DEL MAFFEO: We do some things with ARM but it’s not really our focus. Honestly, ARM is a very competitive market and it’s much more fragmented than x86. In the U.S. it’s okay, but in Europe and Asia it’s very fragmented. It’s also a different business model because it’s more software driven, so everyone today can design an ARM or a RISC solution. The problem is good software support for digital signal processing, and so on. We are using ARM because for key accounts we must be there, but we’re not really focused on that. No one in Taiwan, honestly, is really focused on ARM for industrial solutions.
ARM is a really disruptive technology, but as with all disruptive technologies it should be approached in a different way. A good point for us though is that Intel is covering the gap. Finally with Cherry Trail, for example, which has already been adopted by ASUS for the ZenFone, which uses a 2.1 GHz quad-core Cherry Trail SoC at 2 W. Technologies like this and Quark are bridging the gap between Intel and ARM, and we strongly believe in continuing our partnership with them going forward.
What are your thoughts on the IPC space moving forward?
DEL MAFFEO: Something that will happen soon in this market, although it’s still a rich market and still a very profitable market, profits are shrinking and companies are not really lean. I expect an optimization of the operations within companies, and AAEON is already going in that direction compared to some of our competitors.
What we’ve talked about is that things are mixing up. In retail and digital signage we will have low profits but high volumes, so market by market we have to approach things in different ways. In transportation we want to be a leader thanks to customization, which means not huge volume but larger profits. In IoT the partnership with Intel is making a difference.

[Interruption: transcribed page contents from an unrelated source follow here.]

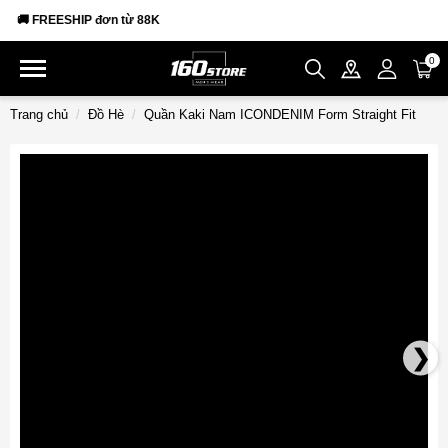
🚚 FREESHIP đơn từ 88K
0
Trang chủ
Đồ Hè
Quần Kaki Nam ICONDENIM Form Straight Fit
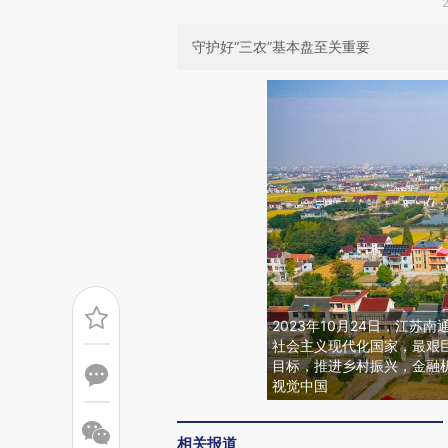
守护好“三农”基本盘至关重要
2023年10月24日，江
社会主义现代化国家，最艰
目标，推进乡村振兴，金融
视觉中国
相关报道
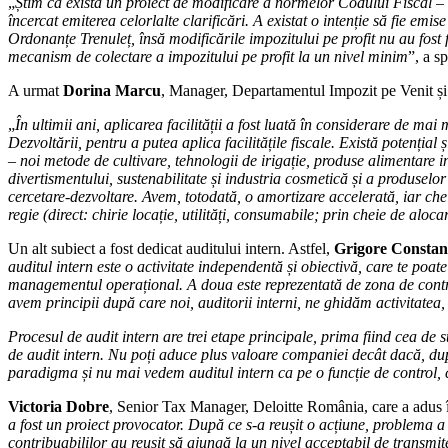
„
Știm că există un proiect de modificare a normelor Codului Fiscal – e
încercat emiterea celorlalte clarificări. A existat o intenție să fie e
Ordonanțe Trenuleț, însă modificările impozitului pe profit nu au fos
mecanism de colectare a impozitului pe profit la un nivel minim
”, a sp
A urmat
Dorina Marcu
, Manager, Departamentul Impozit pe Venit și C
„
În ultimii ani, aplicarea facilității a fost luată în considerare de mai
Dezvoltării, pentru a putea aplica facilitățile fiscale. Există potenția
– noi metode de cultivare, tehnologii de irigație, produse alimentare in
divertismentului, sustenabilitate și industria cosmetică și a produselo
cercetare-dezvoltare. Avem, totodată, o amortizare accelerată, iar cheltu
regie (direct: chirie locație, utilități, consumabile; prin cheie de alocar
Un alt subiect a fost dedicat auditului intern. Astfel,
Grigore Constan
auditul intern este o activitate independentă și obiectivă, care te poat
managementul operațional. A doua este reprezentată de zona de control
avem principii după care noi, auditorii interni, ne ghidăm activitatea, 
Procesul de audit intern are trei etape principale, prima fiind cea de 
de audit intern. Nu poți aduce plus valoare companiei decât dacă, d
paradigma și nu mai vedem auditul intern ca pe o funcție de control, c
Victoria Dobre
, Senior Tax Manager, Deloitte România, care a adus 
a fost un proiect provocator. După ce s-a reușit o acțiune, problema a 
contribuabililor au reușit să ajungă la un nivel acceptabil de transmit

Five years ago there was no real differentiation because each company approached each market in the same way. There were no vertical solutions, so you had a product for signage and you proposed the same product for industrial. Nowadays, because the margins are shrinking you have to optimize the design and the production, so you have to think about each way that you produce the product and where to produce it, which technology to leverage. We are all at the beginning of this.